Liebe Gemeinde! Liebe Zuhörende!
(zunächst im Tonfall eines Nachrichtensprechers)
Einen schönen guten Morgen. Sie hören die Nachrichten aus Jerusalem: Wie jetzt bekannt wurde, versammelten sich gestern die Mitglieder des Hohen Rates unter Führung des Obersten Priesters KAIPHAS zusammen mit weiteren Gesetzeslehrern in einer Krisensitzung unter Ausschluss der Öffentlichkeit. Die ungewöhnlichen Aktivitäten eines gewissen JESUS aus Nazareth wurden kritisch betrachtet und ausgiebig erörtert.  Unter anderem war die Rede von der Auferweckung eines Verstorbenen.
Hören Sie dazu den Bericht unseres Korrespondenten JOHANNES aus dem Zentrum der Stadt:
„Seit gut zwei, drei Jahren schon durchwandert dieser JESUS unsere Region. Man weiß wenig über seine Herkunft; er treibt sich mit einer Gruppe arbeitsloser Fischer und junger Leute herum, unter denen sogar weibliche Anhänger sein sollen. Im Unterschied zu anderen Wanderpredigern und Wundertätern bemüht er sich dem gewaltigen Zu­lauf von Menschenmassen, den ihm sein Reden und Handeln einbringt, auszuweichen. Dennoch strömen ihm die Leute zu, erwarten Heilstaten und messianische Zeichen von ihm.
Nach heftigem Streit mit den religiösen Ordnungshütern erteilten ihm diese zeitweilig Hausverbot im Tempel und in der Synagoge. Er wurde verwarnt, aber theologisch sei ihm nicht beizukommen, hieß es. Er kenne die alten Schriften der Thora, der Propheten und andere traditionelle theologische Literatur sehr genau; nur lege er sie eben auf seine Weise aus. Jetzt eskalierte der Streit.
Sein bislang letztes Zeichen verursachte eine heftige Unruhe im Volk. Er brachte den Leichnam eines bereits Begrabenen buchstäblich ins Leben zurück. Laza­rus, der Bruder von Maria und Martha und ein Freund dieses Jesus, lag seit vier Tagen in einem Höhlengrab, als Jesus ihn herausrief. So wie Lazarus ins Grab gelegt war, in Leichentüchern gehüllt, nicht mehr ganz frisch, trat er vor die Au­gen zahlreicher Mitmenschen. Und als Jesus dazu spricht: „Ich bin die Auferstehung und das Le­ben. Wer an mich glaubt, wird leben, auch wenn er stirbt.“, beginnen immer mehr Menschen in ihm einen göttlichen Heilsbringer zu sehen, an ihn zu glauben.
Dieses völlig überraschende Ereignis rief die Ordnungshüter auf den Plan.

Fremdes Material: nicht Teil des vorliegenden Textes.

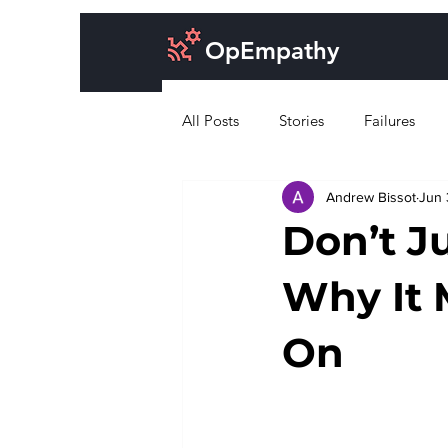
OpEmpathy
All Posts
Stories
Failures
Andrew Bissot
Jun 
Cost of doing business
Desig
Don’t J
Why It 
On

Das ginge zu weit. Dazu dürfe man nicht schwei­gen, lautet ihr Tenor. Sie trügen Verantwortung für Sicherheit und Stabilität im Volk. Die kritischen Stimmen gegenüber der römischen Regierung könnten plötzlich Aufwind verspüren. Umsturz, Rebellion läge in der Luft. Sollte es diesem Wundertäter gelingen, weitere Anhänger zu finden, ja vielleicht sogar das ganze Volk aufzuwiegeln, müsste man mit harten Gegenmaßnahmen der Herrschenden rechnen. Eine blutige Unterdrückung wäre die Folge. So die allgemeine Ansicht. Die Frage blieb: Was ist zu tun?
In die allgemeine Ratlosigkeit des Hohen Rates hinein ergriff der Vorsitzende energisch das Wort. KAIPHAS sprach aus, was vermutlich viele dachten, jedoch nicht zu sagen wagten. „Ihr wisst gar nichts“, kanzelte er die Anwesenden ab. „Es ist bes­ser für euch, wenn ein Mensch stirbt für das Volk, als dass alle zugrunde gehen!“
Besser ein Toter, als viele Tote. Das Leben vieler ist mehr wert, als das Leben ei­nes Einzelnen. So lautet KAIPHAS überzeugendes Argument, und keiner, der vernünftig denkt, kann sich dieser politischen Logik entziehen. Das Er­gebnis der Krisensitzung steht damit fest. Und wir dürfen sicher sein, niemand wagt zu widersprechen.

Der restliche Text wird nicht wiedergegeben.